- Genre: Children
- Presented by: Richard Hammond
- Country of origin: United Kingdom
- Original language: English
- No. of series: 4
- No. of episodes: 52

Production
- Running time: 30 minutes
- Production company: September Films

Original release
- Network: BBC Two (3 January – 12 September 2009) CBBC Channel (14 July – 7 October 2010) BBC One (14 July – 6 October 2011)
- Release: 3 January 2009 – 6 October 2011

= Richard Hammond's Blast Lab =

British children's game show

Richard Hammond's Blast Lab is a children's game show that aired from 3 January 2009 to 6 October 2011, first on BBC Two, then on CBBC Channel and then on BBC One. It was hosted by Richard Hammond.

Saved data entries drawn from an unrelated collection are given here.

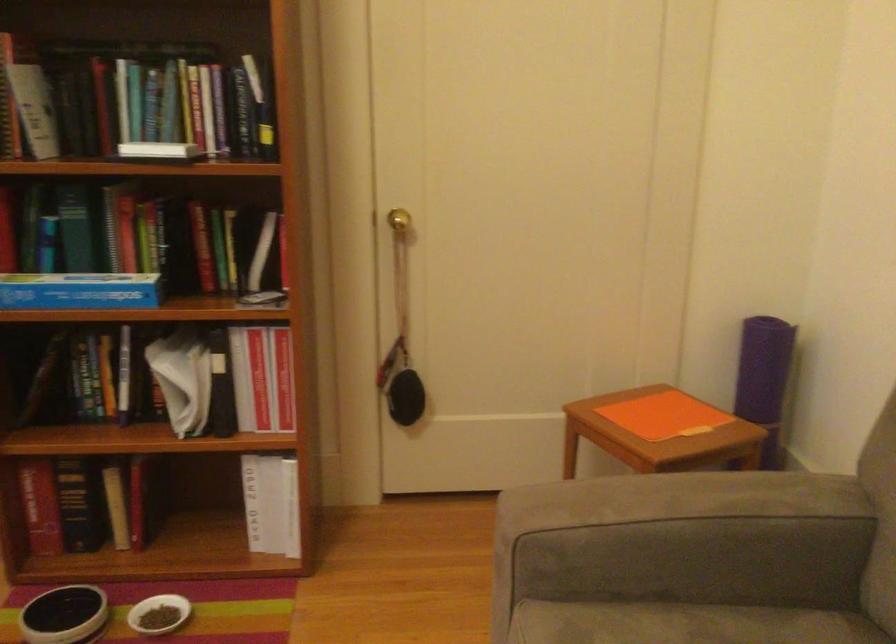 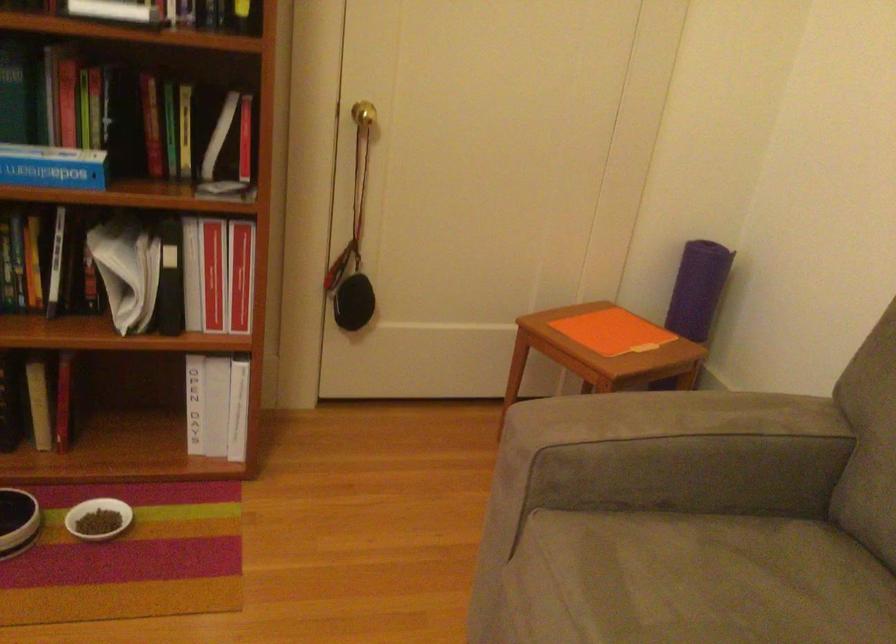 Question: Based on the continuous images, in which direction is the camera rotating? Reply with the corresponding letter.

Choices:
 (A) Left
 (B) Right
 (C) Up
 (D) Down

Answer: (B)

The programme involves two teams of three children - referred to as the Red Team and the Yellow Team - taking part in science-related challenges to win prizes at the end of the show. The prizes for the winning team are announced, as well as the losing team, and would blow up the losing teams prizes. Hammond has taken an approach that has come from years of working on Top Gear with elements of Brainiac: Science Abuse. The show also features Hammond's prized 1963 Opel Kadett car named "Oliver", which he acquired for the Top Gear: Botswana Special. Hammond's "Ninja Nan", who acts as security at the Blast Lab (and who never speaks), is introduced at the start of each episode as substitute for SAS guards who, for a different reason in each episode, are absent. Ninja Nan also displays the prizes the winning team will be taking home with them, as well as those the losing team would have won, after the final challenge, which is called the 'Messy Messy Mess Test' and involves both teams and a large tank of gunge.

Loyal, yet incompetent servant-like men which Hammond refers to as "Lab Rats" also appear in every episode. Lab Rats, who wear lab coats that have one half red and the other half yellow, are always seen taking on dangerous stunts and moaning around the lab. According to the introductory credits, the secret lab is supposed to be located beneath Mapledurham Watermill in Oxfordshire. In episode 7, the bias against caravans, which is often brought up in Top Gear and in Brainiac, continues, with one being wrecked by a fiery catapult.

"Mini-Miss", a bespectacled young girl of around ten years old who wears a lab coat like those sported by the Lab Rats, appears in the 'Mini-Science with Mini-Miss' round. Hammond explains to the audience that Mini-Miss is actually his old science teacher whom he attempted to bring back through time with his home-made time machine, but something went wrong and she arrived as a child when she was a 65 year old adult. Despite having been regressed to a youngster, Mini-Miss is shown to not suffer fools gladly, particularly Hammond, whom she always chides for some misdemeanor or other reasons; such as not paying attention, for example - she goes to give the teams advice prior to the start of the round.